Ending a Tenancy (England) | England | Landlord Wants Tenant to Leave (England)

Excluded contracts/ Lodger agreements and ending them

9 Sep 2021 | 4 comments

Lodger agreement (Excluded Licence, F006 07/19).

Start date: 01/08/20 (with 5 weeks deposit).

Issues: despite being well paid, lodger is persistently tardy with rent and with reimbursement for proportion of utilities.  It seems that he has now run out of his many imaginative excuses and now simply avoids me & doesn’t bother to respond to comms at all!  As of today, rent is now current; bills reimbursement is 9 days overdue with more due on 14/09.  I had just begun seeking a replacement lodger, intending to serve 1 month notice when I secured at alternative.  This morning an envelope stamped with a debt collection agency logo arrived for this lodger.  I think it prudent therefore not to wait.

My questions please:

1: given that we do not have an AST in place, which process is best for me to use to get shot of him?

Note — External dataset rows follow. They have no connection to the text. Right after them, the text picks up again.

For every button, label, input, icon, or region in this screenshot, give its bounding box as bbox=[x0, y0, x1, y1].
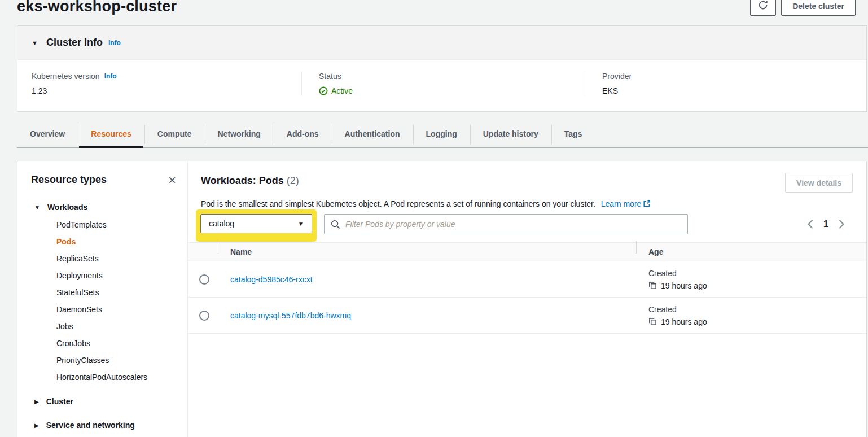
sidebar-item-jobs[interactable]: Jobs bbox=[56, 318, 176, 335]
resource-types-tree: ▼ Workloads PodTemplates Pods ReplicaSet… bbox=[31, 199, 176, 433]
close-icon[interactable]: × bbox=[168, 174, 176, 186]
learn-more-link[interactable]: Learn more bbox=[601, 199, 651, 208]
column-divider bbox=[218, 241, 218, 254]
pod-name-link[interactable]: catalog-d5985c46-rxcxt bbox=[230, 275, 313, 284]
page-number[interactable]: 1 bbox=[823, 219, 828, 229]
filter-type-dropdown[interactable]: catalog ▼ bbox=[200, 214, 312, 233]
tab-compute[interactable]: Compute bbox=[144, 121, 205, 147]
name-column-header: Name bbox=[230, 247, 252, 256]
sidebar-item-cronjobs[interactable]: CronJobs bbox=[56, 335, 176, 352]
copy-icon[interactable] bbox=[648, 317, 657, 326]
eks-cluster-page: eks-workshop-cluster Delete cluster ▼ Cl… bbox=[0, 0, 868, 437]
filter-pods-input[interactable] bbox=[345, 220, 681, 229]
view-details-button[interactable]: View details bbox=[785, 173, 853, 193]
sidebar-item-statefulsets[interactable]: StatefulSets bbox=[56, 284, 176, 301]
external-link-icon bbox=[641, 199, 651, 208]
row-radio-button[interactable] bbox=[199, 274, 209, 285]
sidebar-item-podtemplates[interactable]: PodTemplates bbox=[56, 216, 176, 233]
age-cell: Created 19 hours ago bbox=[636, 305, 866, 326]
copy-icon[interactable] bbox=[648, 281, 657, 290]
tree-group-cluster[interactable]: ▶ Cluster bbox=[34, 394, 176, 409]
pod-age: 19 hours ago bbox=[661, 317, 707, 326]
table-row: catalog-mysql-557fdb7bd6-hwxmq Created 1… bbox=[188, 298, 866, 334]
pods-table: Name Age catalog-d5985c46-rxcxt Created … bbox=[188, 242, 866, 334]
check-circle-icon bbox=[319, 86, 328, 95]
search-box bbox=[324, 214, 688, 234]
sidebar-item-replicasets[interactable]: ReplicaSets bbox=[56, 250, 176, 267]
sidebar-item-daemonsets[interactable]: DaemonSets bbox=[56, 301, 176, 318]
status-field: Status Active bbox=[301, 72, 585, 95]
pods-heading: Workloads: Pods (2) bbox=[201, 175, 299, 187]
resources-panel: Resource types × ▼ Workloads PodTemplate… bbox=[17, 161, 867, 437]
tab-update-history[interactable]: Update history bbox=[470, 121, 551, 147]
cluster-info-info-link[interactable]: Info bbox=[108, 39, 121, 47]
kubernetes-version-value: 1.23 bbox=[32, 86, 301, 95]
highlight-annotation: catalog ▼ bbox=[196, 209, 317, 242]
caret-down-icon: ▼ bbox=[34, 204, 40, 211]
filter-type-value: catalog bbox=[209, 219, 234, 228]
kubernetes-version-field: Kubernetes version Info 1.23 bbox=[17, 72, 301, 95]
cluster-info-body: Kubernetes version Info 1.23 Status Acti… bbox=[17, 60, 866, 95]
tree-group-service-and-networking[interactable]: ▶ Service and networking bbox=[34, 417, 176, 433]
cluster-info-card: ▼ Cluster info Info Kubernetes version I… bbox=[17, 25, 867, 112]
page-actions: Delete cluster bbox=[750, 0, 856, 16]
search-icon bbox=[331, 220, 340, 229]
tab-logging[interactable]: Logging bbox=[413, 121, 470, 147]
filter-row: catalog ▼ 1 bbox=[201, 214, 853, 234]
status-label: Status bbox=[319, 72, 341, 81]
refresh-icon bbox=[758, 0, 768, 12]
delete-cluster-button[interactable]: Delete cluster bbox=[781, 0, 856, 16]
provider-field: Provider EKS bbox=[585, 72, 866, 95]
pods-main-panel: Workloads: Pods (2) View details Pod is … bbox=[188, 161, 866, 437]
sidebar-item-horizontalpodautoscalers[interactable]: HorizontalPodAutoscalers bbox=[56, 369, 176, 386]
row-radio-button[interactable] bbox=[199, 311, 209, 321]
sidebar-item-deployments[interactable]: Deployments bbox=[56, 267, 176, 284]
pod-name-link[interactable]: catalog-mysql-557fdb7bd6-hwxmq bbox=[230, 311, 351, 320]
table-header: Name Age bbox=[188, 242, 866, 261]
column-divider bbox=[636, 241, 637, 254]
page-title: eks-workshop-cluster bbox=[17, 0, 177, 16]
age-column-header: Age bbox=[648, 247, 663, 256]
chevron-down-icon: ▼ bbox=[298, 221, 304, 227]
pagination: 1 bbox=[807, 219, 845, 229]
pod-age: 19 hours ago bbox=[661, 281, 707, 290]
next-page-icon[interactable] bbox=[838, 219, 845, 229]
tab-overview[interactable]: Overview bbox=[17, 121, 78, 147]
table-row: catalog-d5985c46-rxcxt Created 19 hours … bbox=[188, 261, 866, 298]
sidebar-item-priorityclasses[interactable]: PriorityClasses bbox=[56, 352, 176, 369]
provider-label: Provider bbox=[602, 72, 632, 81]
tab-authentication[interactable]: Authentication bbox=[332, 121, 413, 147]
pods-description: Pod is the smallest and simplest Kuberne… bbox=[201, 199, 853, 208]
tab-add-ons[interactable]: Add-ons bbox=[274, 121, 332, 147]
age-cell: Created 19 hours ago bbox=[636, 269, 866, 290]
caret-right-icon: ▶ bbox=[34, 399, 39, 405]
tab-networking[interactable]: Networking bbox=[205, 121, 274, 147]
cluster-info-title: Cluster info bbox=[46, 37, 103, 49]
kubernetes-version-info-link[interactable]: Info bbox=[104, 72, 117, 80]
caret-right-icon: ▶ bbox=[34, 422, 39, 429]
cluster-info-header[interactable]: ▼ Cluster info Info bbox=[17, 26, 866, 60]
resource-types-title: Resource types bbox=[31, 174, 107, 186]
kubernetes-version-label: Kubernetes version bbox=[32, 72, 100, 81]
provider-value: EKS bbox=[602, 86, 866, 95]
tab-tags[interactable]: Tags bbox=[551, 121, 595, 147]
tab-resources[interactable]: Resources bbox=[78, 121, 144, 147]
resource-types-sidebar: Resource types × ▼ Workloads PodTemplate… bbox=[17, 161, 188, 437]
tree-group-workloads[interactable]: ▼ Workloads bbox=[34, 199, 176, 215]
previous-page-icon[interactable] bbox=[807, 219, 814, 229]
workloads-items: PodTemplates Pods ReplicaSets Deployment… bbox=[31, 216, 176, 386]
pods-count: (2) bbox=[287, 175, 299, 186]
caret-down-icon: ▼ bbox=[32, 40, 38, 46]
sidebar-item-pods[interactable]: Pods bbox=[56, 233, 176, 250]
cluster-tabs: Overview Resources Compute Networking Ad… bbox=[17, 121, 868, 148]
refresh-button[interactable] bbox=[750, 0, 776, 16]
status-badge: Active bbox=[331, 86, 353, 95]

2: what grounds if any must I state?

3: what do I do if he refuses to leave?

4: are there any issues with me providing Excluded Licences (as apposed to ASTs) for furnished units within my own home which each enjoy private bathroom facilities & food preparation areas all effectively self-contained BUT, have the addition of communal space (living room and kitchen) AND the provision of services provided by me (cleaning & laundry, hence no exclusive rights?). NB. Communal areas have mostly not been utilised since covid and historically some lodgers preferred never to utilise these areas however, they were used by some and do remain part of their agreements.  Any advice gratefully received.

Answer

4 Comments

  1. guildy

    Firstly, we agree from what’s described that the lodger agreement is correct as long as they share “accommodation” with the landlord (or at least have the ability to do), then they are lodgers.

    Our agreement is one months notice without any reason or less if there’s a breach. Even though there is probably a breach from what’s described, the one months notice without reason will be best and easiest.

    This is just a simple letter and we have a template here.

    If they refuse to leave, you can peaceably change the locks (as long as not in the room at the time) or, you can obtain a court order if you prefer. See here for more details.

  2. bdixon

    Brilliant thank you! I shall do. I plan to also inform the guarantor to seek financial redress. Should I do so immediately?

  3. guildy

    You could speak with the guarantor to explain the position if you like and that there might be a claim soon if payment isn’t made.

    That might cause an intervention which may lead the occupier to leave without too much fuss.